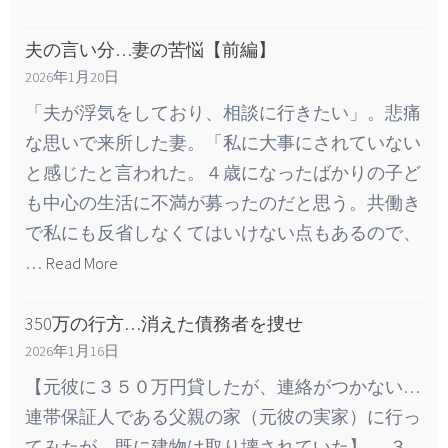
夫の言い分…妻の苦悩【前編】
2026年1月20日
「夫が浮気をしており、相談に行きたい」。悲痛
な思いで来所した妻。「私に大事にされていない
と感じたと言われた。４歳になったばかりの子ど
も中心の生活に不満が募ったのだと思う。共働き
で私にも反省しなくてはいけない点もあるので、
…
Read More
350万の行方…消えた債務者を捜せ
2026年1月16日
【元彼に３５０万円貸したが、連絡がつかない…
連帯保証人である父親の家（元彼の実家）に行っ
てみたが、既に建物は取り壊されていた】 ３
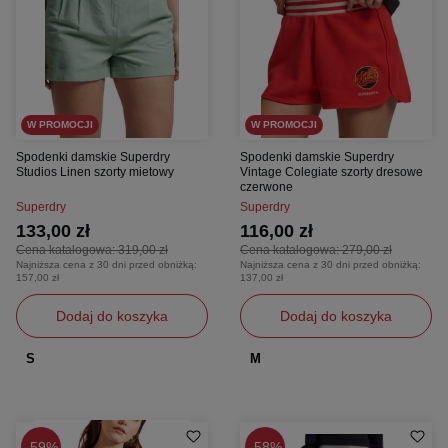
W PROMOCJI
W PROMOCJI
Spodenki damskie Superdry
Spodenki damskie Superdry
Studios Linen szorty mietowy
Vintage Colegiate szorty dresowe
czerwone
Superdry
Superdry
133,00 zł
116,00 zł
Cena katalogowa:
319,00 zł
Cena katalogowa:
279,00 zł
Najniższa cena z 30 dni przed obniżką:
Najniższa cena z 30 dni przed obniżką:
157,00 zł
137,00 zł
Dodaj do koszyka
Dodaj do koszyka
S
M
59%
58%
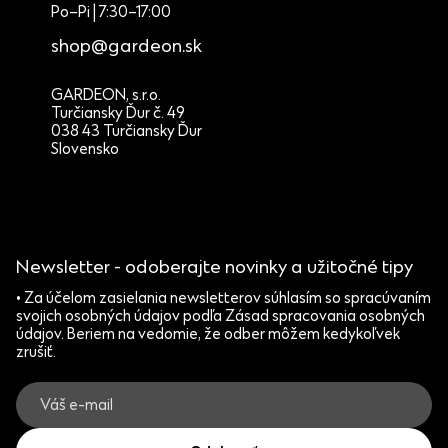
Po–Pi | 7:30–17:00
shop@gardeon.sk
GARDEON, s.r.o.
Turčiansky Ďur č. 49
038 43 Turčiansky Ďur
Slovensko
Newsletter - odoberajte novinky a užitočné tipy
• Za účelom zasielania newsletterov súhlasím so spracúvaním
svojich osobných údajov podľa Zásad spracovania osobných
údajov. Beriem na vedomie, že odber môžem kedykoľvek
zrušiť.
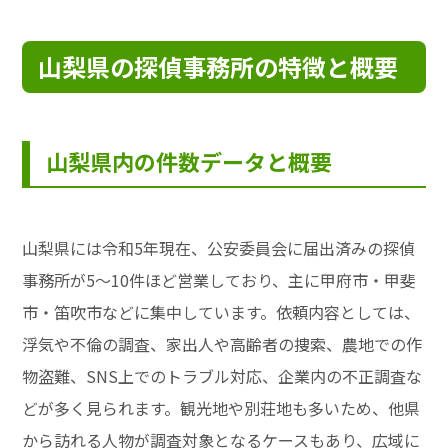
山梨県の探偵事務所の特徴と概要
山梨県内の件数データと概要
山梨県には令和5年現在、公安委員会に届出済みの探偵
事務所が5～10件ほど営業しており、主に甲府市・甲斐
市・笛吹市などに集中しています。依頼内容としては、
浮気や不倫の調査、家出人や高齢者の捜索、農地での作
物盗難、SNS上でのトラブル対応、企業内の不正調査な
どが多く見られます。観光地や別荘地も多いため、他県
から訪れる人物が調査対象となるケースもあり、広域に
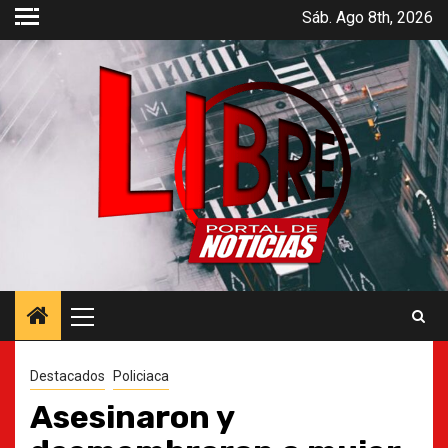
Saltar
Sáb. Ago 8th, 2026
al
contenido
Menú
principal
Destacados
Policiaca
Asesinaron y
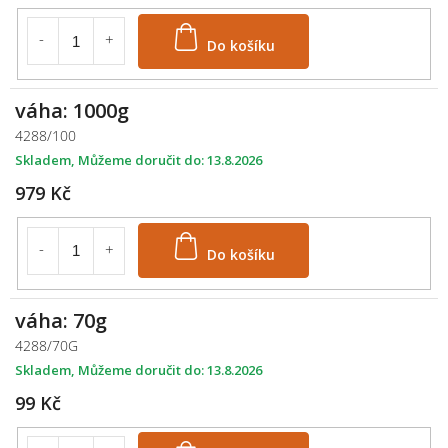
Do košíku
váha: 1000g
4288/100
Skladem
13.8.2026
979 Kč
Do košíku
váha: 70g
4288/70G
Skladem
13.8.2026
99 Kč
M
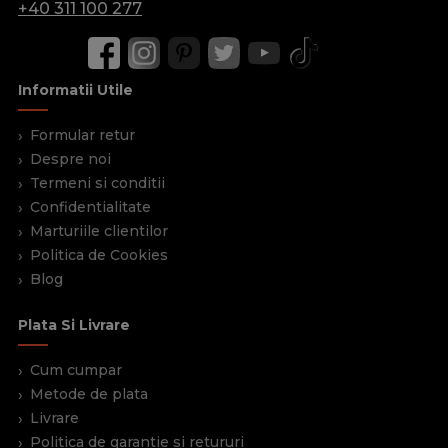
+40 311 100 277
Informatii Utile
Formular retur
Despre noi
Termeni si conditii
Confidentialitate
Marturiile clientilor
Politica de Cookies
Blog
Plata Si Livrare
Cum cumpar
Metode de plata
Livrare
Politica de garantie si retururi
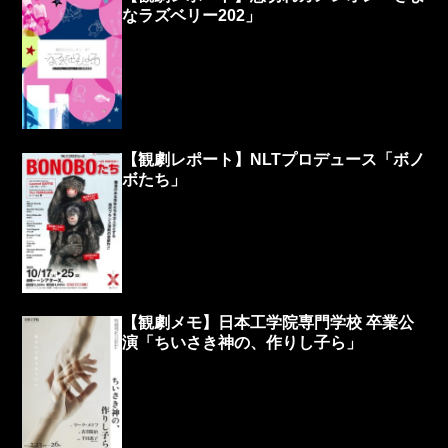
なラズベリー202」
【観劇レポート】NLTプロデュース「ボノ
ボたち」
【観劇メモ】日本工学院専門学校 卒業公
演「ちいさき神の、作りし子ら」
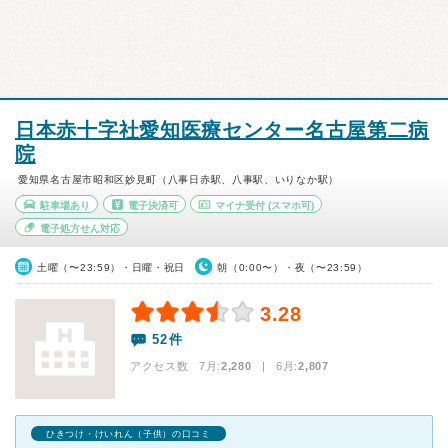
日本赤十字社愛知医療センター名古屋第二病
院
愛知県名古屋市昭和区妙見町（八事日赤駅、八事駅、いりなか駅）
駐車場あり
電子決済可
マイナ受付
(スマホ可)
電子処方せん対応
土曜（〜23:59）・日曜・祝日
朝（0:00〜）・夜（〜23:59）
3.28
52件
アクセス数 7月:
2,280
| 6月:
2,807
ひきつけ・けいれん（子供）の口コミ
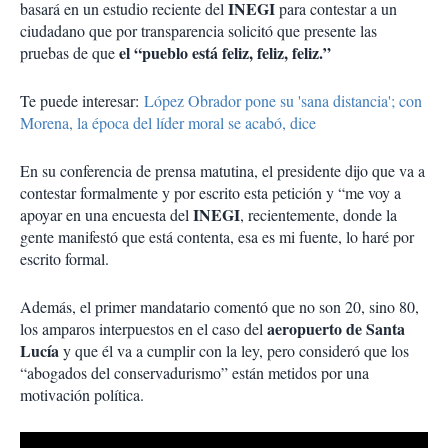
INEGI
basará en un estudio reciente del
para contestar a un
ciudadano que por transparencia solicitó que presente las
el “pueblo está feliz, feliz, feliz.”
pruebas de que
Te puede interesar:
López Obrador pone su 'sana distancia'; con
Morena, la época del líder moral se acabó, dice
En su conferencia de prensa matutina, el presidente dijo que va a
contestar formalmente y por escrito esta petición y “me voy a
INEGI
apoyar en una encuesta del
, recientemente, donde la
gente manifestó que está contenta, esa es mi fuente, lo haré por
escrito formal.
Además, el primer mandatario comentó que no son 20, sino 80,
aeropuerto de Santa
los amparos interpuestos en el caso del
Lucía
y que él va a cumplir con la ley, pero consideró que los
“abogados del conservadurismo” están metidos por una
motivación política.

## Prompt
Restate the entries above word for word, and keep the pictures out.

## Task answer
夫の言い分…妻の苦悩【前編】
2026年1月20日
「夫が浮気をしており、相談に行きたい」。悲痛
な思いで来所した妻。「私に大事にされていない
と感じたと言われた。４歳になったばかりの子ど
も中心の生活に不満が募ったのだと思う。共働き
で私にも反省しなくてはいけない点もあるので、
…
Read More
350万の行方…消えた債務者を捜せ
2026年1月16日
【元彼に３５０万円貸したが、連絡がつかない…
連帯保証人である父親の家（元彼の実家）に行っ
てみたが、既に建物は取り壊されていた】 ３
W PROMOCJI
W PROMOCJI
Spodenki damskie Superdry
Spodenki damskie Superdry
Studios Linen szorty mietowy
Vintage Colegiate szorty dresowe
czerwone
Superdry
Superdry
133,00 zł
116,00 zł
Cena katalogowa:
319,00 zł
Cena katalogowa:
279,00 zł
Najniższa cena z 30 dni przed obniżką:
Najniższa cena z 30 dni przed obniżką:
157,00 zł
137,00 zł
Dodaj do koszyka
Dodaj do koszyka
S
M
59%
58%
Po–Pi | 7:30–17:00
shop@gardeon.sk
GARDEON, s.r.o.
Turčiansky Ďur č. 49
038 43 Turčiansky Ďur
Slovensko
Newsletter - odoberajte novinky a užitočné tipy
• Za účelom zasielania newsletterov súhlasím so spracúvaním
svojich osobných údajov podľa Zásad spracovania osobných
údajov. Beriem na vedomie, že odber môžem kedykoľvek
zrušiť.
山梨県の探偵事務所の特徴と概要
山梨県内の件数データと概要
山梨県には令和5年現在、公安委員会に届出済みの探偵
事務所が5～10件ほど営業しており、主に甲府市・甲斐
市・笛吹市などに集中しています。依頼内容としては、
浮気や不倫の調査、家出人や高齢者の捜索、農地での作
物盗難、SNS上でのトラブル対応、企業内の不正調査な
どが多く見られます。観光地や別荘地も多いため、他県
から訪れる人物が調査対象となるケースもあり、広域に
Saltar
Sáb. Ago 8th, 2026
al
contenido
Menú
principal
Destacados
Policiaca
Asesinaron y
Do košíku
váha: 1000g
4288/100
Skladem
13.8.2026
979 Kč
Do košíku
váha: 70g
4288/70G
Skladem
13.8.2026
99 Kč
M
+40 311 100 277
Informatii Utile
Formular retur
Despre noi
Termeni si conditii
Confidentialitate
Marturiile clientilor
Politica de Cookies
Blog
Plata Si Livrare
Cum cumpar
Metode de plata
Livrare
Politica de garantie si retururi
なラズベリー202」
【観劇レポート】NLTプロデュース「ボノ
ボたち」
【観劇メモ】日本工学院専門学校 卒業公
演「ちいさき神の、作りし子ら」
日本赤十字社愛知医療センター名古屋第二病
院
愛知県名古屋市昭和区妙見町（八事日赤駅、八事駅、いりなか駅）
駐車場あり
電子決済可
マイナ受付
(スマホ可)
電子処方せん対応
土曜（〜23:59）・日曜・祝日
朝（0:00〜）・夜（〜23:59）
3.28
52件
アクセス数 7月:
2,280
| 6月:
2,807
ひきつけ・けいれん（子供）の口コミ
INEGI
basará en un estudio reciente del
para contestar a un
ciudadano que por transparencia solicitó que presente las
el “pueblo está feliz, feliz, feliz.”
pruebas de que
Te puede interesar:
López Obrador pone su 'sana distancia'; con
Morena, la época del líder moral se acabó, dice
En su conferencia de prensa matutina, el presidente dijo que va a
contestar formalmente y por escrito esta petición y “me voy a
INEGI
apoyar en una encuesta del
, recientemente, donde la
gente manifestó que está contenta, esa es mi fuente, lo haré por
escrito formal.
Además, el primer mandatario comentó que no son 20, sino 80,
aeropuerto de Santa
los amparos interpuestos en el caso del
Lucía
y que él va a cumplir con la ley, pero consideró que los
“abogados del conservadurismo” están metidos por una
motivación política.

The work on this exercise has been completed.